Unsuccessful English writer Henry’s novel sells to no one. But when his book is suddenly a surprise hit in Mexico, his publicist insists he travel there on a promotional tour. Upon arrival, a confused Henry discovers the reason behind his novel’s popularity – Mexican translator Maria has rewritten his dull book into a steamy erotic novel. As tempers flare between them, the sparks begin to fly.

I have a teensy crush on Sam Claflin but even my fondness for his blue puppy eyes could not save Book of Love. Book of Love relies on very tired stereotypes and so would like to inform you that White Englishmen are stuffy and repressed while Mexican women are fiery and in touch with their sexuality and gay men are funny and Mexican men are afraid of looking vulnerable.

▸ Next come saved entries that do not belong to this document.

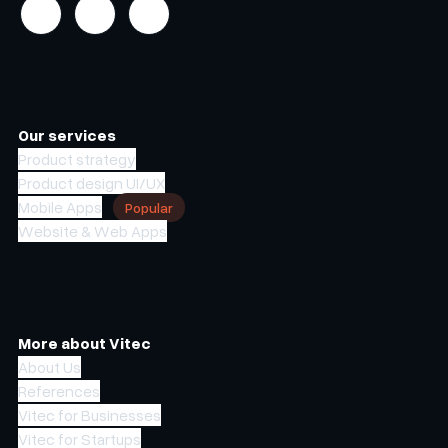
Our services
Product strategy
Product design UI/UX
Mobile Apps
Popular
Website & Web Apps
More about Vitec
About Us
References
Vitec for Businesses
Vitec for Startups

Book of Love is formulaic, which is usually fine in a rom-com as far as I’m concerned. But there is a “Henry learns to use social media” montage and a travel montage and a writing together montage and a writing solo montage. No one needs this many montages, people, even in a rom-com.

The characters and story are bland. Things that should be actual conflicts evaporate and are replaced with ridiculous conflicts. For a movie that is at least somewhat about celebrating sex, the actual sex is surprisingly coy. Even the end is boring despite taking a telenovela turn.

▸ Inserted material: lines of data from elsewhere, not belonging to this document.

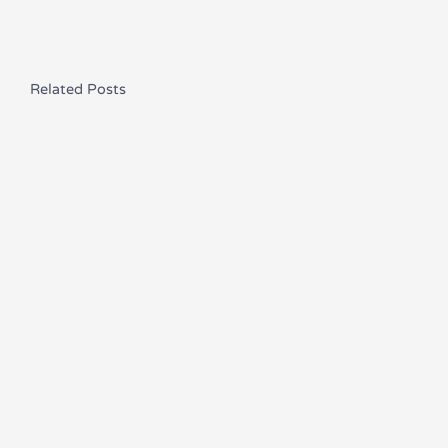
Related Posts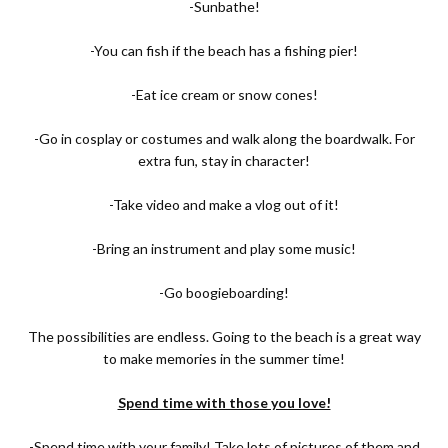
-Sunbathe!
-You can fish if the beach has a fishing pier!
-Eat ice cream or snow cones!
-Go in cosplay or costumes and walk along the boardwalk. For
extra fun, stay in character!
-Take video and make a vlog out of it!
-Bring an instrument and play some music!
-Go boogieboarding!
The possibilities are endless. Going to the beach is a great way
to make memories in the summer time!
Spend time with those you love!
-Spend time with your family! Take lots of pictures of them and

BUT, I admit to watching at least two scenes that made me laugh out loud. I enjoyed the dynamic between Henry and Maria’s son. I appreciated the fact that when people talk to each other in Spanish in the movie, they speak Spanish (there are subtitles). I was pleased that the movie falls consistently on the side of romance as a genre although given that the entire plot revolves around Maria turning Henry’s book into a romance novel, I am BAFFLED by the fact that the phrase “romance novel” is never uttered in the movie.

This is an hour and forty-six minutes I’ll never get back, not counting the minutes in which I actually laughed. It’s boring, it relies on broad, tired, and offensive stereotypes, and is ultimately bland and forgettable. Skip it. It’s not worth the popcorn.